• _Task directions_
When a line below contains the string "منزل", show that line.

[Saved data entries]
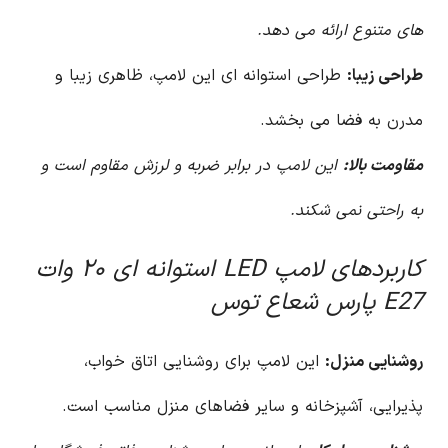
های متنوع ارائه می دهد.
طراحی زیبا:
طراحی استوانه ای این لامپ، ظاهری زیبا و
مدرن به فضا می بخشد.
مقاومت بالا:
این لامپ در برابر ضربه و لرزش مقاوم است و
به راحتی نمی شکند.
کاربردهای لامپ LED استوانه ای ۲۰ وات
E27 پارس شعاع توس
روشنایی منزل:
این لامپ برای روشنایی اتاق خواب،
پذیرایی، آشپزخانه و سایر فضاهای منزل مناسب است.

• _Output for this task_
روشنایی منزل:
پذیرایی، آشپزخانه و سایر فضاهای منزل مناسب است.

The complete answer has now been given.